Records drawn from a dataset:
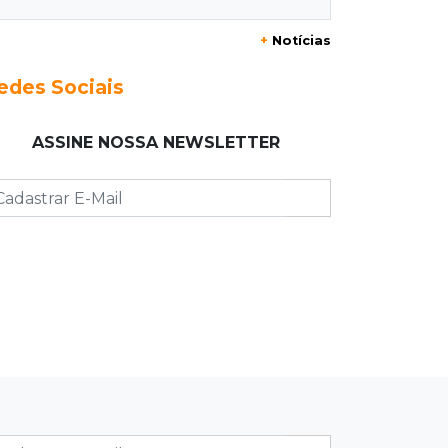
Taxa de homicídios cai na fronteira,
+
Notícias
assim como as de estupros e roubos
edes Sociais
18:21
Localização
Prefeitura prevê R$ 297 mil para
ASSINE NOSSA NEWSLETTER
instalar 2,5 mil placas de ruas da
Capital
18:03
Mais 3,8 mil km
Com empréstimo bilionário, MS
planeja mais que dobrar malha
asfaltada até 2031
17:54
Promessa em ascensão
Campeã nacional, atleta de MS
representará o Brasil no Pan-
Americano de judô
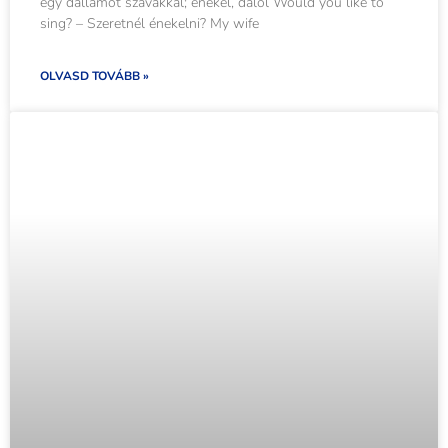
egy dallamot szavakkal; énekel, dalol Would you like to
sing? – Szeretnél énekelni? My wife
OLVASD TOVÁBB »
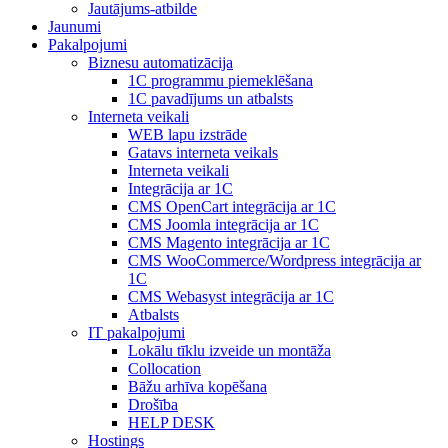
Jautājums-atbilde
Jaunumi
Pakalpojumi
Biznesu automatizācija
1С programmu piemeklēšana
1С pavadījums un atbalsts
Interneta veikali
WEB lapu izstrāde
Gatavs interneta veikals
Interneta veikali
Integrācija ar 1C
CMS OpenCart integrācija ar 1C
CMS Joomla integrācija ar 1C
CMS Magento integrācija ar 1C
CMS WooCommerce/Wordpress integrācija ar
1C
CMS Webasyst integrācija ar 1C
Atbalsts
IT pakalpojumi
Lokālu tīklu izveide un montāža
Collocation
Bāžu arhīva kopēšana
Drošība
HELP DESK
Hostings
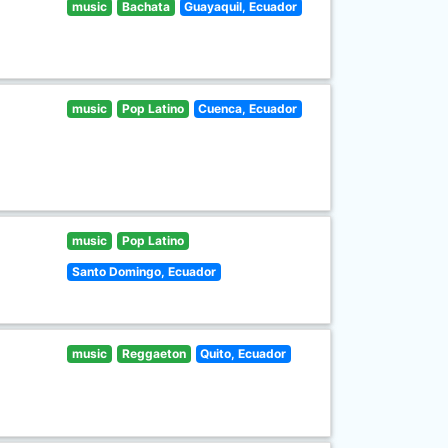
music
Bachata
Guayaquil, Ecuador
music
Pop Latino
Cuenca, Ecuador
music
Pop Latino
Santo Domingo, Ecuador
music
Reggaeton
Quito, Ecuador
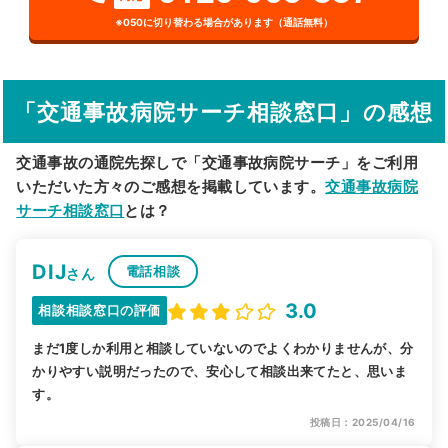
詳細条件で絞り込む
※050に切り替わる場合があります（通話無料）
その他の検索方法
駅から探す
院名から探す
「交通事故病院サーチ相談窓口」の感想
交通事故の通院先探しで「交通事故病院サーチ」をご利用
いただいた方々のご感想を掲載しています。
交通事故病院
サーチ相談窓口
とは？
DIJ
電話相談
さん
3.0
相談相談窓口の評価
まだ1度しか利用と相談していないのでよくわかりませんが、分
かりやすい説明だったので、安心して相談出来てたと、思いま
す。
投稿日：2025/04/16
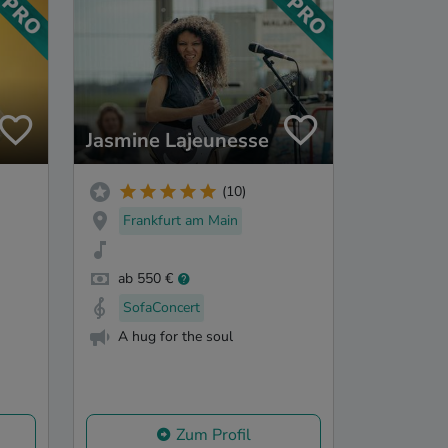
Jasmine Lajeunesse
(10)
Frankfurt am Main
ab 550 €
SofaConcert
A hug for the soul
Zum Profil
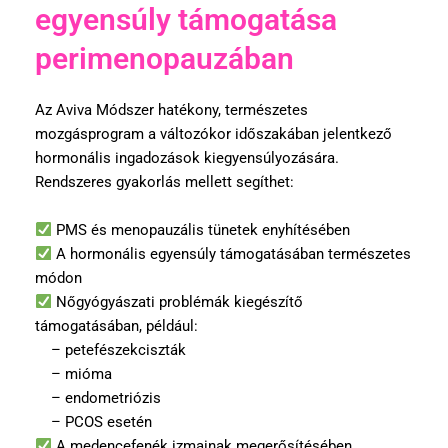
egyensúly támogatása
perimenopauzában
Az Aviva Módszer hatékony, természetes
mozgásprogram a változókor időszakában jelentkező
hormonális ingadozások kiegyensúlyozására.
Rendszeres gyakorlás mellett segíthet:
PMS és menopauzális tünetek enyhítésében
A hormonális egyensúly támogatásában természetes
módon
Nőgyógyászati problémák kiegészítő
támogatásában, például:
– petefészekciszták
– mióma
– endometriózis
– PCOS esetén
A medencefenék izmainak megerősítésében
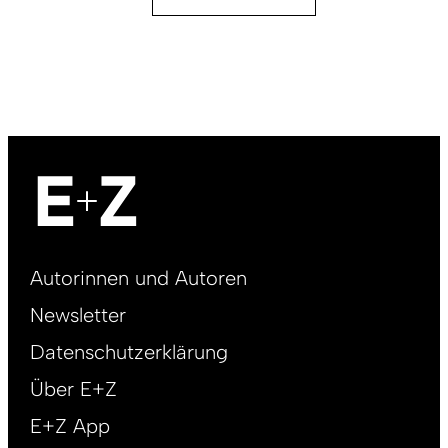
Footer
Autorinnen und Autoren
right
Newsletter
DE
Datenschutzerklärung
Über E+Z
E+Z App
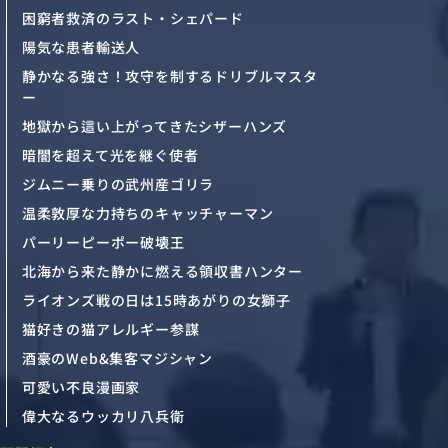
困窮者救済のラスト・シェパード
陽気な患者輸送人
静かなる強さ！攻守を制するドリブルマスタ
ー
地獄から這い上がってきたシザーハンズ
暗闇を超えて光を継ぐ使者
ジムニー乗りの武州産ゴリラ
温柔敦厚な力持ちのキャッチャーマン
パーリーピーポー破壊王
北海から来た静かに燃える領収書ハンター
ライオンズ戦の日は15時あがりの女獅子
猫好きの猫アレルギー参謀
酒豪のWeb&集客マジシャン
可愛い不良漫画家
偉大なるウッカリ八兵衛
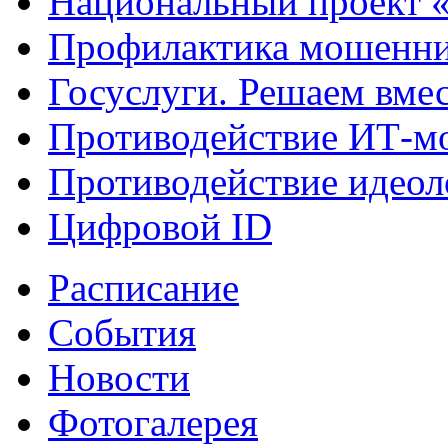
Национальный проект 
Профилактика мошенни
Госуслуги. Решаем вме
Противодействие ИТ-м
Противодействие идеол
Цифровой ID
Расписание
События
Новости
Фотогалерея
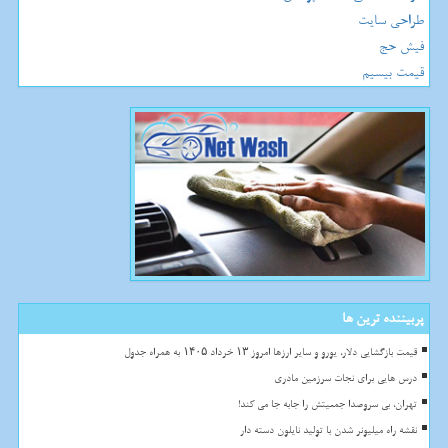
طراحی سایت
فیش حج
قیمت بیسیم
پربیننده ترین ها
قیمت بازگشایی دلار، یورو و سایر ارزها امروز ۱۳ خرداد ۱۴۰۵ به همراه جدول
درس هایی برای نجات سرزمین مادری
تهران، بی سروصدا جمعیتش را جابه جا می کند!
نقشه راه میلیونر شدن با تولید نایلون دسته دار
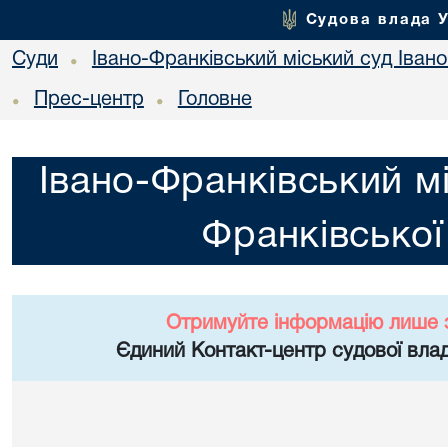
Судова влада 
Суди
Івано-Франківський міський суд Івано
•
Прес-центр
Головне
•
•
Івано-Франківський мі
Франківської
Отримуйте інформацію лише 
Єдиний Контакт-центр судової влад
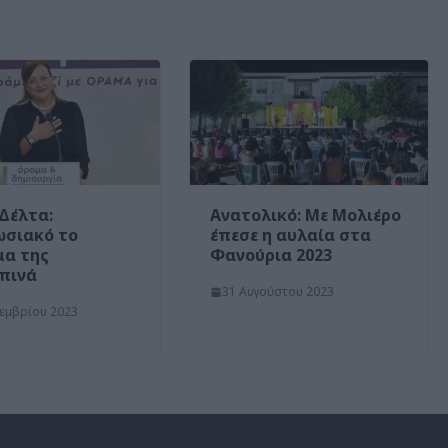
Δέλτα:
Ανατολικό: Με Μολιέρο
ωσιακό το
έπεσε η αυλαία στα
μα της
Φανούρια 2023
πινά
31 Αυγούστου 2023
εμβρίου 2023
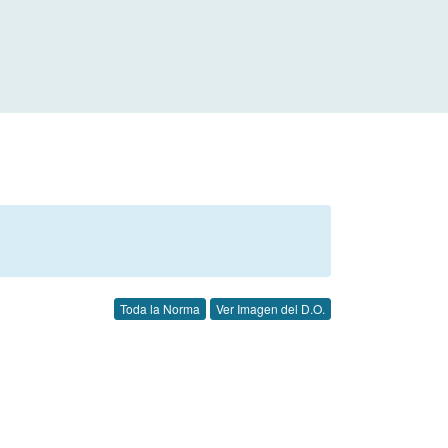
Toda la Norma
Ver Imagen del D.O.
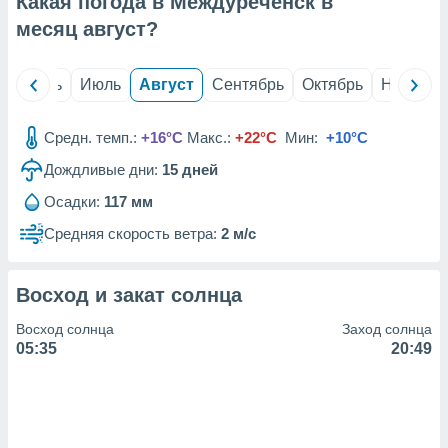
Какая погода в Междуреченск в
с помощью
или
месяц
август
?
данных из
чников,
и
й
Июнь
Июль
Август
Сентябрь
Октябрь
Ноябрь
вование
ие
Средн. темп.:
+16°C
Макс.:
+22°C
Мин:
+10°C
х данных
Дождливые дни:
15
дней
контента.
Осадки:
117 мм
ные
и
Средняя скорость ветра:
2 м/с
ция
м
я
Восход и закат солнца
рованная
Восход солнца
Заход солнца
нтент,
05:35
20:49
е
сти рекламы
ие сведения
и и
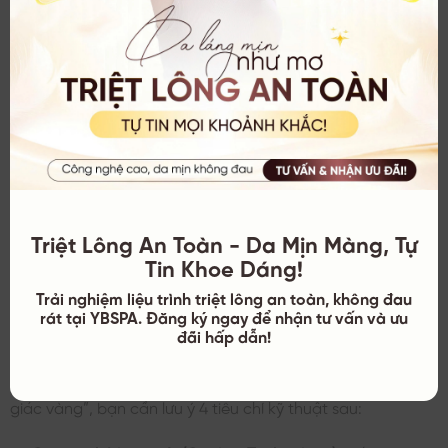
Rio
IPL (Tiêu
5 mức năng
Tầm
Beauty
200.000
chuẩn Anh)
lượng tùy chỉnh
trung
IPHH
Lescolton
IPL + Đầu
Giá thành hợp lý,
Phổ
400.000
Sapphire
lạnh
có làm mát
thông
Bên cạnh các thiết bị cá nhân, nhiều người
cũng quan tâm đến
các công nghệ triệt
lông vĩnh viễn hiện đại hiện nay
để so sánh
Triệt Lông An Toàn - Da Mịn Màng, Tự
hiệu quả lâu dài giữa triệt tại nhà và tại
Tin Khoe Dáng!
spa.
Trải nghiệm liệu trình triệt lông an toàn, không đau
rát tại YBSPA. Đăng ký ngay để nhận tư vấn và ưu
đãi hấp dẫn!
Tiêu chí khi chọn máy triệt lông Bikini tại nhà
Để chọn được chiếc máy thực sự phù hợp cho vùng “tam
giác vàng”, bạn cần lưu ý 4 tiêu chí kỹ thuật sau:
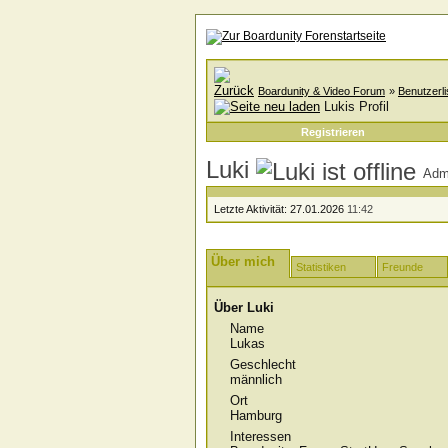
Boardunity & Video Forum
»
Benutzerli
Lukis Profil
Registrieren
Luki
Admi
Letzte Aktivität:
27.01.2026
11:42
Über mich
Statistiken
Freunde
Über Luki
Name
Lukas
Geschlecht
männlich
Ort
Hamburg
Interessen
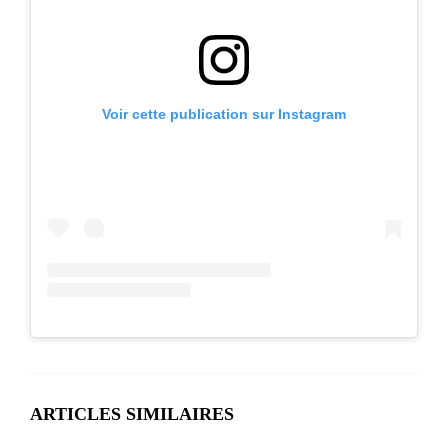
Voir cette publication sur Instagram
ARTICLES SIMILAIRES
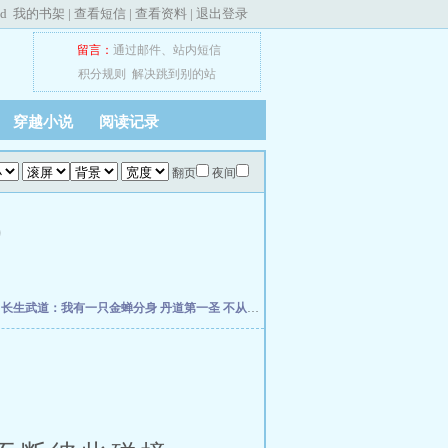
ed
我的书架
|
查看短信
|
查看资料
|
退出登录
留言：
通过邮件
、
站内短信
积分规则
解决跳到别的站
穿越小说
阅读记录
翻页
夜间
)
朽
长生武道：我有一只金蝉分身
丹道第一圣
不从圣
诡秘：给愚者先生提前刷了逼格
修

EXERCISE OBJECTIVE: Your answer must be the entries written out word for word, without their pictures.

RESULT OF THE TASK:
Taxa de homicídios cai na fronteira,
+
Notícias
assim como as de estupros e roubos
edes Sociais
18:21
Localização
Prefeitura prevê R$ 297 mil para
ASSINE NOSSA NEWSLETTER
instalar 2,5 mil placas de ruas da
Capital
18:03
Mais 3,8 mil km
Com empréstimo bilionário, MS
planeja mais que dobrar malha
asfaltada até 2031
17:54
Promessa em ascensão
Campeã nacional, atleta de MS
representará o Brasil no Pan-
Americano de judô
egy dallamot szavakkal; énekel, dalol Would you like to
sing? – Szeretnél énekelni? My wife
OLVASD TOVÁBB »
Jautājums-atbilde
Jaunumi
Pakalpojumi
Biznesu automatizācija
1С programmu piemeklēšana
1С pavadījums un atbalsts
Interneta veikali
WEB lapu izstrāde
Gatavs interneta veikals
Interneta veikali
Integrācija ar 1C
CMS OpenCart integrācija ar 1C
CMS Joomla integrācija ar 1C
CMS Magento integrācija ar 1C
CMS WooCommerce/Wordpress integrācija ar
1C
CMS Webasyst integrācija ar 1C
Atbalsts
IT pakalpojumi
Lokālu tīklu izveide un montāža
Collocation
Bāžu arhīva kopēšana
Drošība
HELP DESK
Hostings
music
Bachata
Guayaquil, Ecuador
music
Pop Latino
Cuenca, Ecuador
music
Pop Latino
Santo Domingo, Ecuador
music
Reggaeton
Quito, Ecuador
詳細条件で絞り込む
※050に切り替わる場合があります（通話無料）
その他の検索方法
駅から探す
院名から探す
「交通事故病院サーチ相談窓口」の感想
交通事故の通院先探しで「交通事故病院サーチ」をご利用
いただいた方々のご感想を掲載しています。
交通事故病院
サーチ相談窓口
とは？
DIJ
電話相談
さん
3.0
相談相談窓口の評価
まだ1度しか利用と相談していないのでよくわかりませんが、分
かりやすい説明だったので、安心して相談出来てたと、思いま
す。
投稿日：2025/04/16
Jasmine Lajeunesse
(10)
Frankfurt am Main
ab 550 €
SofaConcert
A hug for the soul
Zum Profil
egyensúly támogatása
perimenopauzában
Az Aviva Módszer hatékony, természetes
mozgásprogram a változókor időszakában jelentkező
hormonális ingadozások kiegyensúlyozására.
Rendszeres gyakorlás mellett segíthet:
PMS és menopauzális tünetek enyhítésében
A hormonális egyensúly támogatásában természetes
módon
Nőgyógyászati problémák kiegészítő
támogatásában, például:
– petefészekciszták
– mióma
– endometriózis
– PCOS esetén
A medencefenék izmainak megerősítésében
Footer
Autorinnen und Autoren
right
Newsletter
DE
Datenschutzerklärung
Über E+Z
E+Z App
困窮者救済のラスト・シェパード
陽気な患者輸送人
静かなる強さ！攻守を制するドリブルマスタ
ー
地獄から這い上がってきたシザーハンズ
暗闇を超えて光を継ぐ使者
ジムニー乗りの武州産ゴリラ
温柔敦厚な力持ちのキャッチャーマン
パーリーピーポー破壊王
北海から来た静かに燃える領収書ハンター
ライオンズ戦の日は15時あがりの女獅子
猫好きの猫アレルギー参謀
酒豪のWeb&集客マジシャン
可愛い不良漫画家
偉大なるウッカリ八兵衛
Национальный проект 
Профилактика мошенни
Госуслуги. Решаем вме
Противодействие ИТ-м
Противодействие идеол
Цифровой ID
Расписание
События
Новости
Фотогалерея
طراحی سایت
فیش حج
قیمت بیسیم
پربیننده ترین ها
قیمت بازگشایی دلار، یورو و سایر ارزها امروز ۱۳ خرداد ۱۴۰۵ به همراه جدول
درس هایی برای نجات سرزمین مادری
تهران، بی سروصدا جمعیتش را جابه جا می کند!
نقشه راه میلیونر شدن با تولید نایلون دسته دار
Судова влада 
Суди
Івано-Франківський міський суд Івано
•
Прес-центр
Головне
•
•
Івано-Франківський мі
Франківської
Отримуйте інформацію лише 
Єдиний Контакт-центр судової влад
Δέλτα:
Ανατολικό: Με Μολιέρο
ωσιακό το
έπεσε η αυλαία στα
μα της
Φανούρια 2023
πινά
31 Αυγούστου 2023
εμβρίου 2023
Toda la Norma
Ver Imagen del D.O.
Какая погода в Междуреченск в
с помощью
или
месяц
август
?
данных из
чников,
и
й
Июнь
Июль
Август
Сентябрь
Октябрь
Ноябрь
вование
ие
Средн. темп.:
+16°C
Макс.:
+22°C
Мин:
+10°C
х данных
Дождливые дни:
15
дней
контента.
Осадки:
117 мм
ные
и
Средняя скорость ветра:
2 м/с
ция
м
я
Восход и закат солнца
рованная
Восход солнца
Заход солнца
нтент,
05:35
20:49
е
сти рекламы
ие сведения
и и
Rio
IPL (Tiêu
5 mức năng
Tầm
Beauty
200.000
chuẩn Anh)
lượng tùy chỉnh
trung
IPHH
Lescolton
IPL + Đầu
Giá thành hợp lý,
Phổ
400.000
Sapphire
lạnh
có làm mát
thông
Bên cạnh các thiết bị cá nhân, nhiều người
cũng quan tâm đến
các công nghệ triệt
lông vĩnh viễn hiện đại hiện nay
để so sánh
Triệt Lông An Toàn - Da Mịn Màng, Tự
hiệu quả lâu dài giữa triệt tại nhà và tại
Tin Khoe Dáng!
spa.
Trải nghiệm liệu trình triệt lông an toàn, không đau
rát tại YBSPA. Đăng ký ngay để nhận tư vấn và ưu
đãi hấp dẫn!
Tiêu chí khi chọn máy triệt lông Bikini tại nhà
Để chọn được chiếc máy thực sự phù hợp cho vùng “tam
giác vàng”, bạn cần lưu ý 4 tiêu chí kỹ thuật sau:
Boardunity & Video Forum
»
Benutzerli
Lukis Profil
Registrieren
Luki
Admi
Letzte Aktivität:
27.01.2026
11:42
Über mich
Statistiken
Freunde
Über Luki
Name
Lukas
Geschlecht
männlich
Ort
Hamburg
Interessen
Voir cette publication sur Instagram
ARTICLES SIMILAIRES
ed
我的书架
|
查看短信
|
查看资料
|
退出登录
留言：
通过邮件
、
站内短信
积分规则
解决跳到别的站
穿越小说
阅读记录
翻页
夜间
)
朽
长生武道：我有一只金蝉分身
丹道第一圣
不从圣
诡秘：给愚者先生提前刷了逼格
修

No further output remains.